Celebrating my sweet Toby, just because:


----------



## Brinkleythegolden

Love, love, love Toby! What a sweet face he has!


Sent from Petguide.com Free App


----------



## GoldenMum

Miss Bonnie has been struggling with tumors in her mouth, I am trying so hard to live in the moment, and just enjoy her beauty and grace. I love you girl!


----------



## Dallas Gold

GoldenMum said:


> Miss Bonnie has been struggling with tumors in her mouth, I am trying so hard to live in the moment, and just enjoy her beauty and grace. I love you girl!


Such grace and dignityin her face. I'm thinking and praying for you both.


----------



## Brinkleythegolden

She's a beauty!


Sent from Petguide.com Free App


----------



## SheetsSM

Updated photos of my golden oldie Duke (12ish) and Tiffany (7.5 yrs). They're spending the Summer with their grandparents waiting for the weather to cool before they join me in Korea. Missing them immensely.


----------



## Hearts of Gold

Just like to add this one of Riley.


----------



## GoldenMum

My beautiful Bonnie living for TODAY!


----------



## swishywagga

Beautiful sweet Bonnie girl, you are loved all over the world x


----------



## hubbub

GoldenMum said:


> My beautiful Bonnie *living for TODAY*!


As we all should. Bonnie you are so loved.


----------



## GoldenCamper

This is not Tucker and Fiona although the boy looks so similar. His name is Maverick. We have seen them about for a bit and I had to comment on how he is spot on for my boy in the looks department. The owner asked me if it bothered me and I said no, bit of a lie I confess.

He is at the same age my Tucker was when he left, their birthdays just 3yrs 5 days apart. He is a always out in front boy. Big tumor on his side you can't see. Bit aloof though unlike Tucker being the official greeter.

His spirit is contagious, what a lust for life he has,


----------



## lhowemt

How come I missed this thread. Love all these Oldie goldies!

Sent from Petguide.com Free App


----------



## Angelina

*Been a long time... Angelina still hanging in there..*

New job, too busy to play. Angelina and Nellie are still doing fine. Angelina is a bit older and under doctor's care for various things; hoping she will stay with us a few more years. Nellie has settled quite a bit and is attached to me at the hip...still very energetic. Here are a few shots of Angelina since this is the celebrate the old gold forum. She just turned 12.


----------



## GoldenMum

My sweet ole guy Clyde enjoying getting back to the parks he loves!


----------



## PrincessDi

Angelina, Nellie and Clyde sure are stunning! There is nothing like sugar faces.


----------



## coppers-mom

I remember that I started this thread originally because it seemed we had had a spate of hard times with our forum seniors and I wanted a thread to celebrate their specialness.

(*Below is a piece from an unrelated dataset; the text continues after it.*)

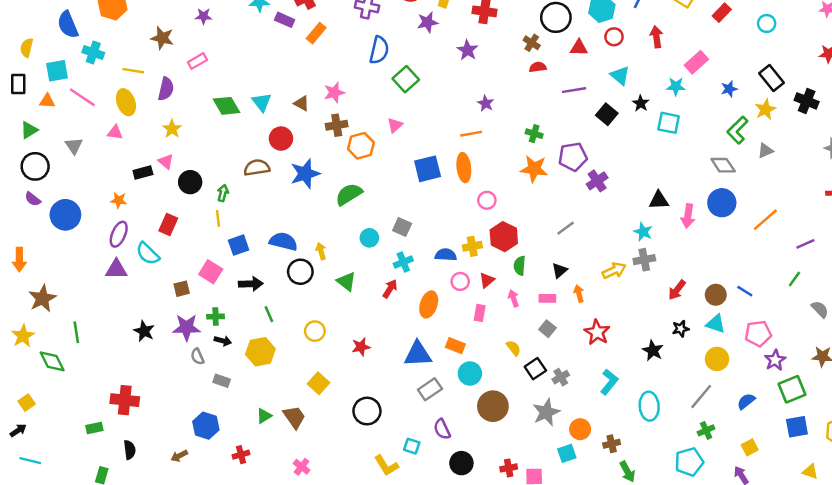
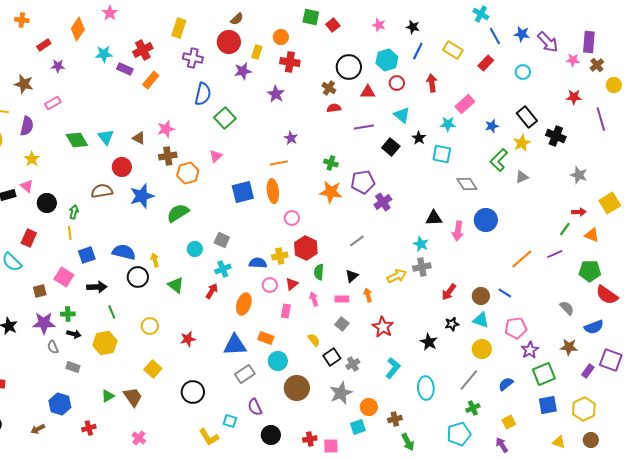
gray diamond: (723, 165) -> (467, 184), moved
orange line: (765, 220) -> (522, 259), moved
green line: (794, 279) -> (565, 229), moved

It seems we've had another time of senior tribulations and loss, but those sweet sugar faces are still the best IMO.


----------



## Mayve

Ten year old Hawk is getting in the Christmas spirit. He wants everyone to know that he loves all the pics of the other sugar faces.

Sent from Petguide.com Free App


----------



## swishywagga

All your old golds are beautiful, big hugs to them all, from me and my old boy!!


----------



## Finn's Fan

Finny turned eleven on October 30th. He was a tad annoyed to "sit, wait" for his birthday cake. Yesterday, he helped me volunteer at GRRR for photos with Santa. He was very naughty, but he made everyone laugh with his "I'm going to get coal in my stocking" antics.


----------



## hubbub

Hawk looks like he's overseeing all decorating  And Finn's a doll (Happy Belated Birthday!!), but I LOVE that tennis ball wreath too


----------



## braincandy

I live with a 13 year old golden, Abraham. We've been together since he was a pup. He's a big guy (100 lbs) who keeps in shape swimming every day he can - weather permitting here in CT. He's a little slower than he used to be,and doesn't like to climb stairs anymore, but he's doing fine. Most days he's content to hit the dog park & the beach, visit with his friends & ours, and then nap for hours. We cherish each and every day. Today it's snowing & he's out making snow angels with the neighborhood kids & supervising the snow removal.


----------



## swishywagga

Sounds like a wonderful old gold. Abraham is a great name, golden hugs sent from me and my 13 year old boy!


----------



## braincandy

He looks happy - as all goldens should! Thanks for the shout out. Here's to more wonderful years together for all of us.


----------



## declan

Hi my golden is going to turn 14 on July 28th. His name I'd Declan and gets around pretty well. His vision and hearing aren't what they used to be but that's to be expected I guess. I've had one or two dogs all the time my whole life and Declan is by far the best dog I've ever owned. He's so well behaved and still loves to play. He loves his extended naps a lot more now also. 
I have a new golden puppy on the way early in May. He was born march 8th and can't wait to pick him up. I'm sure Declan will be so good with him because he's so patient and tolerable. I can't wait for the two to met. I'll let you kmow how it goes. 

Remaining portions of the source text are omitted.